Wednesday, January 14, 2009

Identical Ads

by Michael Roesler from i am playing outside

The Multiple Sclerosis fund raising commercial goes like this:

The Phillips Arcitec Shaver commercial goes like this:
(apologies for bad video quality, but this is the only full-length version on the web. Go here for higher quality short version.)

The two cents from Michael:

I saw these two commercials within 24 hours of each other, both on CNN. How the hell did this happen? My best guess is that one ad agency is lacking ideas. Did the MS people need a cheap commercial [since they're trying to raise money, not spend it], so they just stole Phillips' idea? Did Phillips think 'Hey, lets be assholes? Razors are way cooler than stopping MS?' And why is CNN dumb enough to be airing identical commercials? Haven't they noticed that something is up?

Whatever the outcome, I think its pretty tacky that a razor is putting itself up against fighting a disease.

Tsk tsk.

And two more cents from the Editor (Katrocket):

The people who schedule commercials work in a department called "Traffic". I used to be a Traffic Manager, and I assure you that the staff at TV networks don't actually view any ad content before scheduling airtime, so they would never know that the scripts for these two ads are similar. Scripts are read and approved ahead of time by Advertising Standards Councils (a sort of censor board), and given a pass or fail based solely on their national broadcasting regulations. If it's good enough for them, the network will air it until a complaint is filed.

Because MS is a registered charity, their time slot is usually donated by the network whenever there is low ad inventory (i.e.- not enough paying advertisers to fill up commercial breaks). It's a wild card situation where schedulers try to give all charities their fair chance at viewership, so they rotate PSAs (Public Service Announcements) as equally as they can, and absolutely no consideration is given to the content of the ad itself, or any other ads in the cluster (a not-so-fancy word for "commercial break") because all spots are labelled by client or product.

There's a few exceptions. They would obviously avoid running a beer commercial right after an ad for Alcoholics Anonymous. They try not to put car commercials, beer commercials, and "don't drink and drive" PSA's in the same cluster. But these poor schedulers have a dozen other more important criteria to consider, like meeting broadcast regulations and advertisers' demands, so occasionally something slips through the cracks.

I guess I'm just saying that CNN isn't that dumb, at least not in this case. They're just automated to the point where computers can't make the same kinds of creative or moral decisions that humans can. It's all monkeys and machines, baby.


The Imaginary Reviewer said...

I got deja vu recently with another couple of ads. One was for a breakfast cereal and involved women doing stuff with a bathroom scale chained to their ankle. The other was for a skincare product and had women with an odd metal moisturizer container chained to their ankles.

Are the ad people really that low on ideas?

katrocket said...

IR: Yes, they are. But the same could also be said about movies, songs, TV shows.... lots of repetition everywhere in media.
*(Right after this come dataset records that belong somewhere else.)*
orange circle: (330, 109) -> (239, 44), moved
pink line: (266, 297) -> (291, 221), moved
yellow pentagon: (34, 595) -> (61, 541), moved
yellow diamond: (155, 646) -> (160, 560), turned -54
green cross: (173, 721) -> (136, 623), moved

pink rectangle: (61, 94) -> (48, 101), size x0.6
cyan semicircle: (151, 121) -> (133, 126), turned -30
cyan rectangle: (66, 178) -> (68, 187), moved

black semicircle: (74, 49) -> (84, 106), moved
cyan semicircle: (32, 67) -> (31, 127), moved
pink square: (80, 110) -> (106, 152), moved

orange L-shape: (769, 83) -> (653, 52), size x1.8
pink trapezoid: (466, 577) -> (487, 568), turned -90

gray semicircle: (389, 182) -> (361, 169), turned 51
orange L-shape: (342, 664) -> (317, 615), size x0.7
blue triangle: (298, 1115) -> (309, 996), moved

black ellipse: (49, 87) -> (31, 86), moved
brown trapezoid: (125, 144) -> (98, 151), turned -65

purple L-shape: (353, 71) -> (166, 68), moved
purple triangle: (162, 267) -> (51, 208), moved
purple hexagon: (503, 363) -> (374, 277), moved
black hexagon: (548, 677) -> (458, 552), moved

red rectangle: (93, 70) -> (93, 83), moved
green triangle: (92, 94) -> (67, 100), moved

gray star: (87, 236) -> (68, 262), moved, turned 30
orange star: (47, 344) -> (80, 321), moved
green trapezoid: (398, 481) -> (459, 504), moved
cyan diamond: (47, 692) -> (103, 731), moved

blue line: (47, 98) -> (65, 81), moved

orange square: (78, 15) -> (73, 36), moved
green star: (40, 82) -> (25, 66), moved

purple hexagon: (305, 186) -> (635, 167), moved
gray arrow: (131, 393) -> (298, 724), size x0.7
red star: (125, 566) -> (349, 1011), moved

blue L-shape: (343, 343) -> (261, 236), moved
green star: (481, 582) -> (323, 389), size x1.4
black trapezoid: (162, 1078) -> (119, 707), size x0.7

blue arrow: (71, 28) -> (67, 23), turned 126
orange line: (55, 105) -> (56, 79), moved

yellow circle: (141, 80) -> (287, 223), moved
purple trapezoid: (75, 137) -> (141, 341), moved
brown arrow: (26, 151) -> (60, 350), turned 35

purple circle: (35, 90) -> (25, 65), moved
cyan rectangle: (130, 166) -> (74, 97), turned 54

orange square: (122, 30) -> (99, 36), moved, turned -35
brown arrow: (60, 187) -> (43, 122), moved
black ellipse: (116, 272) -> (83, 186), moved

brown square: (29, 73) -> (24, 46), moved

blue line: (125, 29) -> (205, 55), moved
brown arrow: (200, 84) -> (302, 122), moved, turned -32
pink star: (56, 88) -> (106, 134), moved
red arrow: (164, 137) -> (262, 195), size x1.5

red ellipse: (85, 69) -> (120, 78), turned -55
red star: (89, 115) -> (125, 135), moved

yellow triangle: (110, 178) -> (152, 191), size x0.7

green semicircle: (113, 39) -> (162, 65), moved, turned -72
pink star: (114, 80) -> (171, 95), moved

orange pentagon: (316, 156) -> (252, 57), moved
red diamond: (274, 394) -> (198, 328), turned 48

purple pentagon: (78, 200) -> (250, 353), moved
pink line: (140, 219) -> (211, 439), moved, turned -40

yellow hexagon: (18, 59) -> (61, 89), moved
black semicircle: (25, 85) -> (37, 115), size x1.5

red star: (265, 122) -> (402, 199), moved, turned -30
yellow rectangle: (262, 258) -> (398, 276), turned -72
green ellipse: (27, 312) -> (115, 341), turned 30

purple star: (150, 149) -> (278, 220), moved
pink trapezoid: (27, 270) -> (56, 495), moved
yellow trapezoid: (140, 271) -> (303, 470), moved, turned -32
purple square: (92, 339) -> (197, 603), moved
Hundreds of channels offering slightly different versions of the exact same content.

SkylersDad said...

Thanks for the education on what goes on behind the scenes Kat!

i am playing outside said...

woo! i'm officially important in more places than one! thanks for posting this!

i'd still love to know why they are SO SIMILAR though. i mean good lord! how could TWO people honestly come up with the same thing at the same time?

pistols at dawn said...

Monkeys and Machines sounds like the title of the best porno ever.

Chris said...

A musician buddy of mine is fond of saying, "It's all one-four-five, baby," meaning that most blues and rock music has the same formula -- pick the root, the fourth interval and the fifth and you're playing Louie Louie. Play it faster backwards and you've got Magic Carpet Ride. Play it slow and you've got nearly every blues song ever written... It just plain works that way. His point in saying that, is that the formula for art (music in his case) is pretty much set -- it's the way you approach it that matters. It's blues. It's got a 1-4-5 progression. Make it unique, I dare you. Some musicians can. Others sound like ZZ Top no matter what they do.

Seems to me it's kinda the same in most media -- including advertising. Certain formulas just plain work. Can you make the formula unique? Or (the Holy Grail) -- can you invent a new formula that works?